For this reason, a Mexican drug official told Foreign Policy magazine that legalizing all drugs would have "little effect."

"They are extorting from the people at levels that are incredibly high — from the rich, from businesses," Antonio Mazzitelli said.

The cartels are now "territorial overlords," acting as "shadow governments" over their zones of influence — known as their Plazas — with taxes and regulations and control over the politicians, Foreign Policy said.

"I've never looked at them as drug-trafficking organizations," Samuel Logan, head of a security consulting firm called Southern Pulse, told Al Jazeera America. "They're multinational corporations that will react to market pressures and do what they have to do to stay in business."

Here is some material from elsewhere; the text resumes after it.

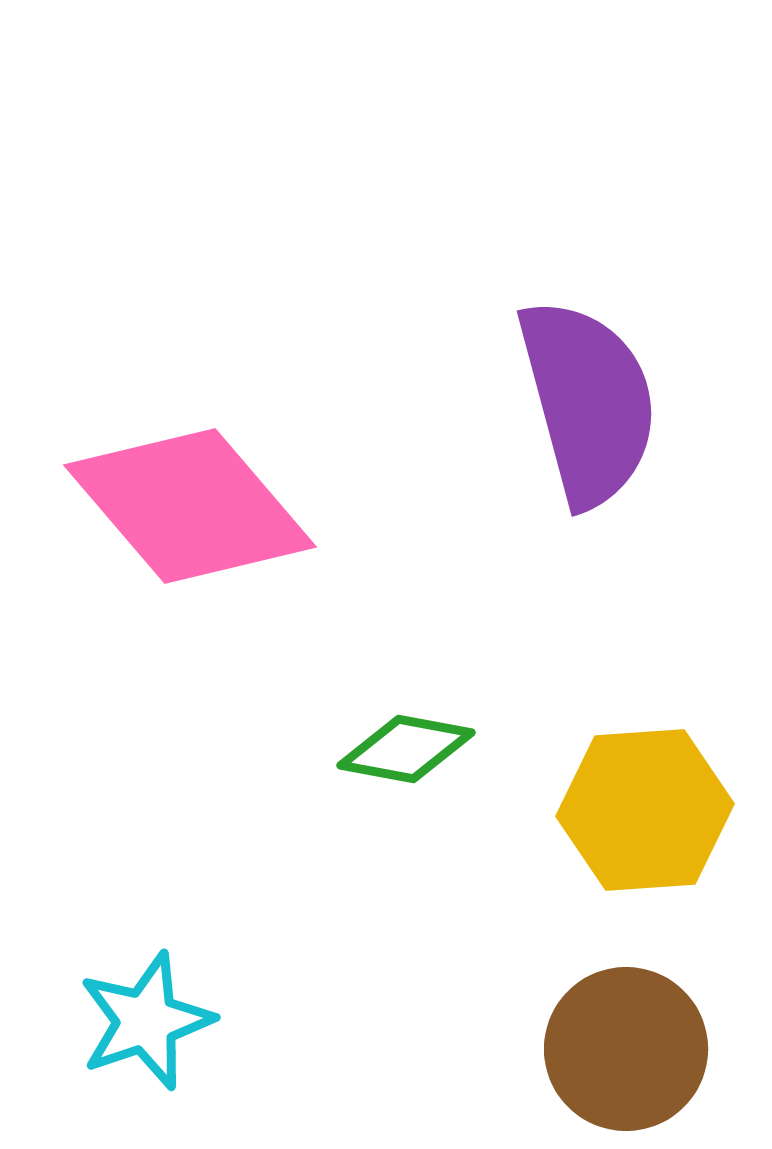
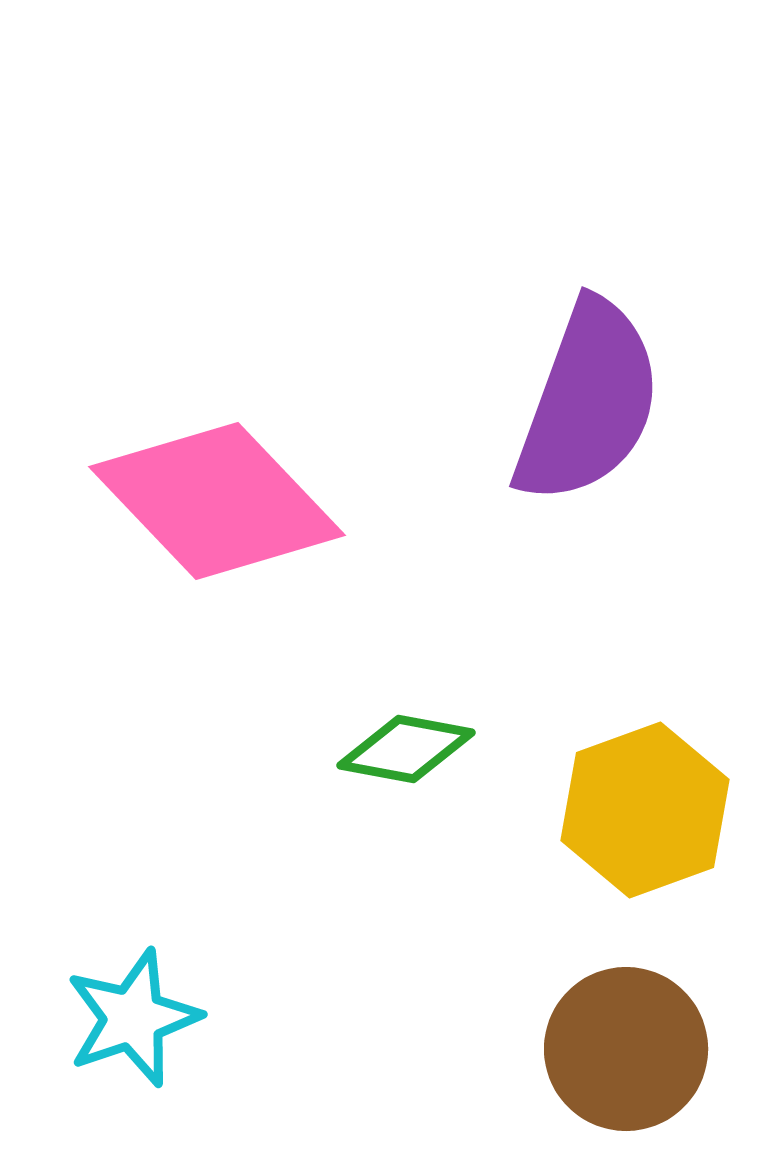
purple semicircle: rotated 35 degrees clockwise
pink diamond: moved 27 px right, 5 px up; rotated 3 degrees counterclockwise
yellow hexagon: rotated 16 degrees counterclockwise
cyan star: moved 13 px left, 3 px up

Plus, if anyone tries to sell drugs who isn't a member of a cartel — even if it's legal for them to sell it — the cartels will probably just kill them.

Most analysts say that legalizing drugs could eventually lead to reduction in violence, in the same way that America's mob that sprung up during prohibition eventually fizzled out decades later.

But it won't go away quickly.

It's like when Walter White on Breaking Bad was asked whether he was "in the meth business or the money business," White replied, "I'm in the empire business."

[cover photo: Mexican drug lord "El Licenciado" was one of the heads of the Sinaloa drug cartel captured by Mexican authorities, along with "El Chapo" Guzman. But these arrests may have only made violence worse, by creating space for ambitious youngsters like "El Mencho." Could legalizing drugs stanch Mexico's bleeding? Photo via AP.]